■ **Task details**: Those lines of the following listing which contain the string "Resolution" should be returned.
+++ Task inputs +++
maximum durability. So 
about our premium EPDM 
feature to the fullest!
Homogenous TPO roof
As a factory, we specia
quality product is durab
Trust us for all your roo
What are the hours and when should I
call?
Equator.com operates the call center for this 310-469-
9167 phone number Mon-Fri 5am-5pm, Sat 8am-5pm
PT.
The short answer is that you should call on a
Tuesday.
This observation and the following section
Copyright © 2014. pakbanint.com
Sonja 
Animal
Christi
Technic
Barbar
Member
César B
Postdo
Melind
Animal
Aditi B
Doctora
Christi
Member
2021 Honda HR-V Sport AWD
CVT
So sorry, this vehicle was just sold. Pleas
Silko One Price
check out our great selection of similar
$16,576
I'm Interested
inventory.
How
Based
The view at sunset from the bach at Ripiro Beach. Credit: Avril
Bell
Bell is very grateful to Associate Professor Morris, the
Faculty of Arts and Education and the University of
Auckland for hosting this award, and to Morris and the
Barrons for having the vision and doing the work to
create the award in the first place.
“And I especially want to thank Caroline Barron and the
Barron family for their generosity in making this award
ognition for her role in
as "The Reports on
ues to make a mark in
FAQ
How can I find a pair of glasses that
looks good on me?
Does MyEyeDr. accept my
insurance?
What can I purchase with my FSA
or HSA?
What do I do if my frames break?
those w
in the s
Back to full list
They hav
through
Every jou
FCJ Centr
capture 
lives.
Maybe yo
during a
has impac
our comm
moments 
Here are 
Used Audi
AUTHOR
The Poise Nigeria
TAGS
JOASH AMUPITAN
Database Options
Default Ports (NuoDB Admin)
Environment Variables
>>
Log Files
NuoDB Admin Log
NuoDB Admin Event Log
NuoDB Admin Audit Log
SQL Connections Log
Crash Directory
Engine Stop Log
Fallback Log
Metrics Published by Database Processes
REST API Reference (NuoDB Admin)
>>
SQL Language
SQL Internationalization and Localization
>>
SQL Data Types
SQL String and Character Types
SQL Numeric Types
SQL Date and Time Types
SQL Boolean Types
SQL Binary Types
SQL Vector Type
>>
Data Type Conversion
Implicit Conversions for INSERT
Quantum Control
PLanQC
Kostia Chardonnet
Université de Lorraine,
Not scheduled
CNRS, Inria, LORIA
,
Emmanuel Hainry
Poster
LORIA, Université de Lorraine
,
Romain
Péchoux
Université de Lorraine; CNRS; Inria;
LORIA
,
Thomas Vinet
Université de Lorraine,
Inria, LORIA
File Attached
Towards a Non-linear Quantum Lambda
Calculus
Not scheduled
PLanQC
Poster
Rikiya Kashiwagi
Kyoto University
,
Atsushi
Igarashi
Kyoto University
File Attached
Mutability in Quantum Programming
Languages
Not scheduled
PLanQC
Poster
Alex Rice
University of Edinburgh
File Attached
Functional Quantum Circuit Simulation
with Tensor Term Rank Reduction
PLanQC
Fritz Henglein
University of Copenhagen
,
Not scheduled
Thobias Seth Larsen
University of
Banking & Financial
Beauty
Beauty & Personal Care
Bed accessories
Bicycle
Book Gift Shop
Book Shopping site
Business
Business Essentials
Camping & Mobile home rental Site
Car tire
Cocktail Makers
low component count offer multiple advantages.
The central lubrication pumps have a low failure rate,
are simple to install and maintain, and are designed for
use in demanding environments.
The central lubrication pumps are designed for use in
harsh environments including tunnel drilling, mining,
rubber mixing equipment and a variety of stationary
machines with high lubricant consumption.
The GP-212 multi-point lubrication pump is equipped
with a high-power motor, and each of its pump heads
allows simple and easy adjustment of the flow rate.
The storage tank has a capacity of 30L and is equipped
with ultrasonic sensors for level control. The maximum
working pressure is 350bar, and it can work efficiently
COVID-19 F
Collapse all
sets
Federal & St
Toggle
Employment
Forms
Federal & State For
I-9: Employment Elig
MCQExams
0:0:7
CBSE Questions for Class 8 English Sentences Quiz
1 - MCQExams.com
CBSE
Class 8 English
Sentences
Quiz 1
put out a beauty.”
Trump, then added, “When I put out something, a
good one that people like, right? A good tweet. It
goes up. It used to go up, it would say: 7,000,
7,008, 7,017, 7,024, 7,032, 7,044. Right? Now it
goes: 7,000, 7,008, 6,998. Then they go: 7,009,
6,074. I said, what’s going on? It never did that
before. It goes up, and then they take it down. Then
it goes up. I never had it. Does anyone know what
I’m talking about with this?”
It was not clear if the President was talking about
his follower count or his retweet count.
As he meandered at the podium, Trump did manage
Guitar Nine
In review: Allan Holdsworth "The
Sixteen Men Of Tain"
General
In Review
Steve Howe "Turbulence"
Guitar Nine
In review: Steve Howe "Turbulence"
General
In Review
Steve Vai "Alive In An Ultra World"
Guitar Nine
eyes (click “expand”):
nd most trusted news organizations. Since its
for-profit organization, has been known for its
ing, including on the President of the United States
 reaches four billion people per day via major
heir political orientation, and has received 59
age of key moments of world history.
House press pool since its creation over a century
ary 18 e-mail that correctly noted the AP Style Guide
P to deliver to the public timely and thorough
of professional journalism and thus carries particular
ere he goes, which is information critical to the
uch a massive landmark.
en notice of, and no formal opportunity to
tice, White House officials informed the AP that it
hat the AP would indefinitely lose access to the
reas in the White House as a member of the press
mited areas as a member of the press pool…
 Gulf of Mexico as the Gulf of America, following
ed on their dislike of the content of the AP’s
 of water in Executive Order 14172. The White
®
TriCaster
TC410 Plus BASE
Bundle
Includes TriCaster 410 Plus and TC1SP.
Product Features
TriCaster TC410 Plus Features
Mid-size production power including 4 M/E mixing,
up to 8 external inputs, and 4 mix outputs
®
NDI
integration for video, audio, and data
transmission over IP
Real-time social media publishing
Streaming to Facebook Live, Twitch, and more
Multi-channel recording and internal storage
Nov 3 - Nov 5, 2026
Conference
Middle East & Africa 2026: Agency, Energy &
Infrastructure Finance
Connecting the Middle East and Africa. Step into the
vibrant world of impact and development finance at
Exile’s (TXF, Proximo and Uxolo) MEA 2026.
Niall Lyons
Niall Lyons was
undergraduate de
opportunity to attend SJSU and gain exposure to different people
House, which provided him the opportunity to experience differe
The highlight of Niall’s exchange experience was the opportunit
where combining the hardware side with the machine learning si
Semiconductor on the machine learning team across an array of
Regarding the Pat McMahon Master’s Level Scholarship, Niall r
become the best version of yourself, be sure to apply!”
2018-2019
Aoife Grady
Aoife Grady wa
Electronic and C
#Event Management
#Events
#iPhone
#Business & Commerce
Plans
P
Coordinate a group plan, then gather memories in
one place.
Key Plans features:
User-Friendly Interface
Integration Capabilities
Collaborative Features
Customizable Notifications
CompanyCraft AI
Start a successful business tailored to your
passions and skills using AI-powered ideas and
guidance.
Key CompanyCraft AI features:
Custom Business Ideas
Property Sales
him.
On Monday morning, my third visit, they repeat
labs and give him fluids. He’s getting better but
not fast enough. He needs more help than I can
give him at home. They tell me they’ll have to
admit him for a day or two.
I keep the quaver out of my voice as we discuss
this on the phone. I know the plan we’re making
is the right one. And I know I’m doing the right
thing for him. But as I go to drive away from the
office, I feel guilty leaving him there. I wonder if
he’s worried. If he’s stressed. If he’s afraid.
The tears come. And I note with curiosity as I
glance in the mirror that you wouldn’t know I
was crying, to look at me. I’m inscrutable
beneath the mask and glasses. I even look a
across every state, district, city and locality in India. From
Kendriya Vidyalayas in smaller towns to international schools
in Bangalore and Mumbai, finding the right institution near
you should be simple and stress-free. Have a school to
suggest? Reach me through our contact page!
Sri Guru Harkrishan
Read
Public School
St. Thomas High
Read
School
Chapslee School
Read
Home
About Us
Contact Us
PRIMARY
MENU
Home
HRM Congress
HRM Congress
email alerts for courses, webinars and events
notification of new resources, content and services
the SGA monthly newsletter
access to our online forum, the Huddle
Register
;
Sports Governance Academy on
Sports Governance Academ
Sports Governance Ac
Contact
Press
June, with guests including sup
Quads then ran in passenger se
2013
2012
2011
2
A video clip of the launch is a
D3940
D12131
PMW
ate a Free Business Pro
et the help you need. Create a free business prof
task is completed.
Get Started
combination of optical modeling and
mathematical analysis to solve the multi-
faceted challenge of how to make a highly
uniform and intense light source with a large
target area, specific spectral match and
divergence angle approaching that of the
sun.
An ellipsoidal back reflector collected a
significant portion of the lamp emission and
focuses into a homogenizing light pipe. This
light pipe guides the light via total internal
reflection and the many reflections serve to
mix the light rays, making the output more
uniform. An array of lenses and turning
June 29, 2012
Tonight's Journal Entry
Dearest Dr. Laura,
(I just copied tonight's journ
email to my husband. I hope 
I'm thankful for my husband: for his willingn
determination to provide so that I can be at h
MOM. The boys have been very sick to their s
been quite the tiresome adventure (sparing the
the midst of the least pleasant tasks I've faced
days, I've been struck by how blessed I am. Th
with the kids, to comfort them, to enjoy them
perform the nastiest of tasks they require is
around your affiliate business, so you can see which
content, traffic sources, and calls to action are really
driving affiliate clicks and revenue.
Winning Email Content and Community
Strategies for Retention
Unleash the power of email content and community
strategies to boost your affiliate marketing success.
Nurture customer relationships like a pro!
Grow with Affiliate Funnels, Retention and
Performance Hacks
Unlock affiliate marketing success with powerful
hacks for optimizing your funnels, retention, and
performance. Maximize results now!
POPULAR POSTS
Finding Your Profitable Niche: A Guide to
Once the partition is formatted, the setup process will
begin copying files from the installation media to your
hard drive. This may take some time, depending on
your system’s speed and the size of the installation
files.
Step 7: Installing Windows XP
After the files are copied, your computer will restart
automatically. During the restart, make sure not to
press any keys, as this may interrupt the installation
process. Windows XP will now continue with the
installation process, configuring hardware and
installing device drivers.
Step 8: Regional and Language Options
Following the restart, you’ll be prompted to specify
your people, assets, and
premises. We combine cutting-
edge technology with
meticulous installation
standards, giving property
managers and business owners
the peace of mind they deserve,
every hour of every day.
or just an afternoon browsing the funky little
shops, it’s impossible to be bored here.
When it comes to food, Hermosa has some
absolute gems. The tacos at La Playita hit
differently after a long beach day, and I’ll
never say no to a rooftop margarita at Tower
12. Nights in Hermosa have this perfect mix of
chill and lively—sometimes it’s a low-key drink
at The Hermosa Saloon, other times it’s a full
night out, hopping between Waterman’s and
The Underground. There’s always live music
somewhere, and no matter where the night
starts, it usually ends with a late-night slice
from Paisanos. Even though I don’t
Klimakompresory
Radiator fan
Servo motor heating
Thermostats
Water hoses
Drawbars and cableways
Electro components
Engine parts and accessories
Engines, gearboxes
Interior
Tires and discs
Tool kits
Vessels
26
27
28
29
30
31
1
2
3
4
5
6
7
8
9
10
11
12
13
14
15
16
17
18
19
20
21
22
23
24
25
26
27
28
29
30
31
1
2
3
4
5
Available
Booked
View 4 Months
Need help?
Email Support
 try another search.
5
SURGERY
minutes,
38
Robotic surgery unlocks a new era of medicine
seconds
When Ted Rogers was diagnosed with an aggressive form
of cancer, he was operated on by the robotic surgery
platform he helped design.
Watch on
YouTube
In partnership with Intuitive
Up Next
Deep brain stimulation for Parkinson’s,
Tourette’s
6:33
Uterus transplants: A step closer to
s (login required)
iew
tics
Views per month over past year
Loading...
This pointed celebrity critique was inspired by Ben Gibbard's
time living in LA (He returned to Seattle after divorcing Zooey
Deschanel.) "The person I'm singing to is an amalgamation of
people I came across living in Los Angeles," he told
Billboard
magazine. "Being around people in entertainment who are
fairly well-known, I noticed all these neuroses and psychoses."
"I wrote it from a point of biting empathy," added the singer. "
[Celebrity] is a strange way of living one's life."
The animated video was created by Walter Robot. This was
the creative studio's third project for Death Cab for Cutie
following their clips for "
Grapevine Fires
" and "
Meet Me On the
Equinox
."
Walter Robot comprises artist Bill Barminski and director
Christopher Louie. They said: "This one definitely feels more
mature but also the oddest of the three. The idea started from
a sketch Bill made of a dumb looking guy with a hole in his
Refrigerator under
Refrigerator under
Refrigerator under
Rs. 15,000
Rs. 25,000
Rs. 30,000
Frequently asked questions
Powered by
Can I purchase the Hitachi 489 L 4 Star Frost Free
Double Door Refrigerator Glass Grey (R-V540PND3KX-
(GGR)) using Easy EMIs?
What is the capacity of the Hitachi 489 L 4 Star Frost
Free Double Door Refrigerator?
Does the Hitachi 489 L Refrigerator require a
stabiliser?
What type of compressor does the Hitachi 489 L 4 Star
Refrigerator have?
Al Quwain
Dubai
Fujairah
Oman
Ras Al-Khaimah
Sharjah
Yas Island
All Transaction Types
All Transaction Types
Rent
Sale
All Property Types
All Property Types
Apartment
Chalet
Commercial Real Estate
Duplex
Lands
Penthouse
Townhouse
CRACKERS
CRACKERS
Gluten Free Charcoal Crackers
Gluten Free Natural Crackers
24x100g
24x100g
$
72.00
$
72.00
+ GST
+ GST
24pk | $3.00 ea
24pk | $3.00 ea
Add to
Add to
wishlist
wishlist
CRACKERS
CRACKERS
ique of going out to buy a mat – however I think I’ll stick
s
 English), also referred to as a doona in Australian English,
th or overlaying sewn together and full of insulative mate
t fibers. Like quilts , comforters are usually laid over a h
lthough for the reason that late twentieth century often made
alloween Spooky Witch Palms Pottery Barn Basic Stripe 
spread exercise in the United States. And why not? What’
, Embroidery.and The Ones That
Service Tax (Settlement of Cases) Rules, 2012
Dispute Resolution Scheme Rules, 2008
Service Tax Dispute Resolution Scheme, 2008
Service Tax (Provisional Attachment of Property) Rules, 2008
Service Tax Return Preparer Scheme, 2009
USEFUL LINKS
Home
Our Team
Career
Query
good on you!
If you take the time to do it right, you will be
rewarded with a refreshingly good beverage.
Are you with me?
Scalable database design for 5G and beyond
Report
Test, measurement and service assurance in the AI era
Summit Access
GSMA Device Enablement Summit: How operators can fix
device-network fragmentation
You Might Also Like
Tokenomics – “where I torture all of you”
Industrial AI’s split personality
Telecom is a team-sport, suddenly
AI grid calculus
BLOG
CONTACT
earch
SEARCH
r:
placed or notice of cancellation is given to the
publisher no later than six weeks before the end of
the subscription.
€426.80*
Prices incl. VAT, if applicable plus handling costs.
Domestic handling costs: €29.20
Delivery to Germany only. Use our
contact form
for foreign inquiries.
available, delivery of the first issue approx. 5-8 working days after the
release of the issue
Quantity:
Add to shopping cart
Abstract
+++
■ **Task solution**:
Dispute Resolution Scheme Rules, 2008
Service Tax Dispute Resolution Scheme, 2008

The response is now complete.